Govt Keeps Small Savings Scheme Rates Unchanged for July–September 2025 Quarter
Govt Keeps Small Savings Scheme Rates Unchanged for July–September 2025 Quarter
In a move aimed at financial consistency, the Government of India has maintained the existing interest rates on small savings schemes for the second quarter of FY 2025-26, spanning July 1 to September 30, 2025.
According to a notification issued by the Ministry of Finance, this marks the sixth consecutive quarter where no changes have been made to these popular savings instruments.
Key Interest Rates for Q2 FY 2025-26:
- Sukanya Samriddhi Yojana: 8.2%
- Public Provident Fund (PPF): 7.1%
- National Savings Certificate (NSC): 7.7%
- Kisan Vikas Patra (KVP): 7.5% (Maturity in 115 months)
- Three-Year Term Deposit: 7.1%
- Monthly Income Scheme (MIS): 7.4%
- Post Office Savings Deposit: 4%
These rates mirror those notified for the April–June 2025 quarter, offering continued stability for investors who depend on government-backed savings plans.

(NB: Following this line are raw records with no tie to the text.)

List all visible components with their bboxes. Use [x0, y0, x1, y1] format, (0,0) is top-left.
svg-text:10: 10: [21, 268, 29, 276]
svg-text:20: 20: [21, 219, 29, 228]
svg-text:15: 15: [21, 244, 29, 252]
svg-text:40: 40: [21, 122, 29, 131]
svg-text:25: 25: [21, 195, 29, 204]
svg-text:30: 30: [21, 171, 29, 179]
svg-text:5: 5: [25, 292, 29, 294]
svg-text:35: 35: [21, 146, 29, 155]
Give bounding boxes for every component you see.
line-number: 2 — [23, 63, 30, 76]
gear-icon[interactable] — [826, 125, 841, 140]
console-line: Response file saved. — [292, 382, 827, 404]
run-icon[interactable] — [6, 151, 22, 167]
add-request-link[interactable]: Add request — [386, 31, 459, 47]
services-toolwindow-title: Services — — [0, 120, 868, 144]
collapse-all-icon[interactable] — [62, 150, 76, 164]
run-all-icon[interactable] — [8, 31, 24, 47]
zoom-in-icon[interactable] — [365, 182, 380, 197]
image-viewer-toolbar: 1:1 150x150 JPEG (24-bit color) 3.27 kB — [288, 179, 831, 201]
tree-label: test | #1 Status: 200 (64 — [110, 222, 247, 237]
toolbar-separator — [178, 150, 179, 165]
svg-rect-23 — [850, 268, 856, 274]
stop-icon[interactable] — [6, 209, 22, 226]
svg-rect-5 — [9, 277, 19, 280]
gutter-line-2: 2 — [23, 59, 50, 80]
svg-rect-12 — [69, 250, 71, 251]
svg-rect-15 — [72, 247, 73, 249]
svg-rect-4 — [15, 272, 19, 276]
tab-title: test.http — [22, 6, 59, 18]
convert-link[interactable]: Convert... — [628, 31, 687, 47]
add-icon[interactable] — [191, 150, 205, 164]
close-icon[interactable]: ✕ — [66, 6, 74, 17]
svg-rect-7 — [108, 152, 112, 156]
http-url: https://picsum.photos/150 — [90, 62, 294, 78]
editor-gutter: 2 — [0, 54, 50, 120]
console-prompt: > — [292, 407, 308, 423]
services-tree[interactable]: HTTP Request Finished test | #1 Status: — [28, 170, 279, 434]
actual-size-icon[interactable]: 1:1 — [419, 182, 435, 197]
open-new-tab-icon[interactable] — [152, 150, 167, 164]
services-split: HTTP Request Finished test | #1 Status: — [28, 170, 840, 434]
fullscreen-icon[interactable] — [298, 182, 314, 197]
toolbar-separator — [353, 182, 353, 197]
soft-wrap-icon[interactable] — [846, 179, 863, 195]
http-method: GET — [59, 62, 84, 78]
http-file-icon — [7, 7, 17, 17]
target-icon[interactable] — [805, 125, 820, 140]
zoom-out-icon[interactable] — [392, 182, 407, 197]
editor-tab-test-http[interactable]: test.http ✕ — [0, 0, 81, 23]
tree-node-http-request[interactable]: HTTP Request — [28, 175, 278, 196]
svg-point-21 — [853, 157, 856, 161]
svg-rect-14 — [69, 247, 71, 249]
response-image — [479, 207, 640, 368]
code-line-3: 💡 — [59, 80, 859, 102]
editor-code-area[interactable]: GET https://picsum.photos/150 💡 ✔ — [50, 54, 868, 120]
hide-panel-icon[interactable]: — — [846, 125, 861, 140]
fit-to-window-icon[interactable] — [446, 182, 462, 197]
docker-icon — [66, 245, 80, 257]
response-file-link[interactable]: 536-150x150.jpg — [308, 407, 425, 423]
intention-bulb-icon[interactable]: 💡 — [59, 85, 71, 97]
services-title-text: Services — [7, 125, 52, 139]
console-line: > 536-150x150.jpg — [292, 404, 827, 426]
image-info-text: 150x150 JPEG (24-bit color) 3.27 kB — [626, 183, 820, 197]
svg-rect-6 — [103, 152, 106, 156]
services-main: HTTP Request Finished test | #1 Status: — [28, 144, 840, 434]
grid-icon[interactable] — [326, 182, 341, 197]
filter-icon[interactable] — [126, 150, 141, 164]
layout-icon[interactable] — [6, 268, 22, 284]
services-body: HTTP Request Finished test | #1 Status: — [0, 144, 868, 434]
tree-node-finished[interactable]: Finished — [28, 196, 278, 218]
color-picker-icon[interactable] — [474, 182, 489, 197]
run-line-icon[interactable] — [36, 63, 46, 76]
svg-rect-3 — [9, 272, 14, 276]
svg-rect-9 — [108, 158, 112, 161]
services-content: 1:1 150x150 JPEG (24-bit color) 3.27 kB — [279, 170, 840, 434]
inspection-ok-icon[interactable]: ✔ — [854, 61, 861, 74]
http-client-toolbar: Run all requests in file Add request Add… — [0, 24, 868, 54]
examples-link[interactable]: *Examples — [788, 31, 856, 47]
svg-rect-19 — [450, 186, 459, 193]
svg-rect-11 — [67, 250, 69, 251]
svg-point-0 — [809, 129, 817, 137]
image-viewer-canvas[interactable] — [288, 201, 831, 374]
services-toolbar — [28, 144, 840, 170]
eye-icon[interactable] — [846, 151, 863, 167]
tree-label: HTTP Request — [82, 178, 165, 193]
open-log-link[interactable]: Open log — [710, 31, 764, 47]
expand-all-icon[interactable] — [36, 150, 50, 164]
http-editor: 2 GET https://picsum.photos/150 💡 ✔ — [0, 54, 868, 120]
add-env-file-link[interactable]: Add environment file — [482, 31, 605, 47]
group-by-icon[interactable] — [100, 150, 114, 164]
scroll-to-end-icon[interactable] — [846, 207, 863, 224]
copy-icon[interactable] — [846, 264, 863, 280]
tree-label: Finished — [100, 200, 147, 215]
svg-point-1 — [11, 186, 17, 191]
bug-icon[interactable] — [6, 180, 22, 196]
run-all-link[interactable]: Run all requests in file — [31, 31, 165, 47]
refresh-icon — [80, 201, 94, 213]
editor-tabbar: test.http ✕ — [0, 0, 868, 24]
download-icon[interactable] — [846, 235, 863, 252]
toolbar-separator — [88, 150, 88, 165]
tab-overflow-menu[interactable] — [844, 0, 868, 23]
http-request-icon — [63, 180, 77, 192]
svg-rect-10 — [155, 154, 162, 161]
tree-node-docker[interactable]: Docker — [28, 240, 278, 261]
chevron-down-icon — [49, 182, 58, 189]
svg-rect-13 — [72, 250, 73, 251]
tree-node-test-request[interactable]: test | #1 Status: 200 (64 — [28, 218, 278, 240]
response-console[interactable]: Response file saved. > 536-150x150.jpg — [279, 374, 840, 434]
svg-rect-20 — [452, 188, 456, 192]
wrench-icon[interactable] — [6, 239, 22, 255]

Small savings schemes are largely administered by post offices and public sector banks, making them accessible to the masses. The decision to hold rates steady is expected to encourage conservative investors who prioritize safety over high returns.
This announcement is part of the government’s regular practice of reviewing and updating interest rates every quarter. However, since the last revision during Q4 of FY 2023-24, no changes have been implemented across five consecutive quarters.
For investors looking for stable and tax-efficient returns, these schemes remain a reliable choice.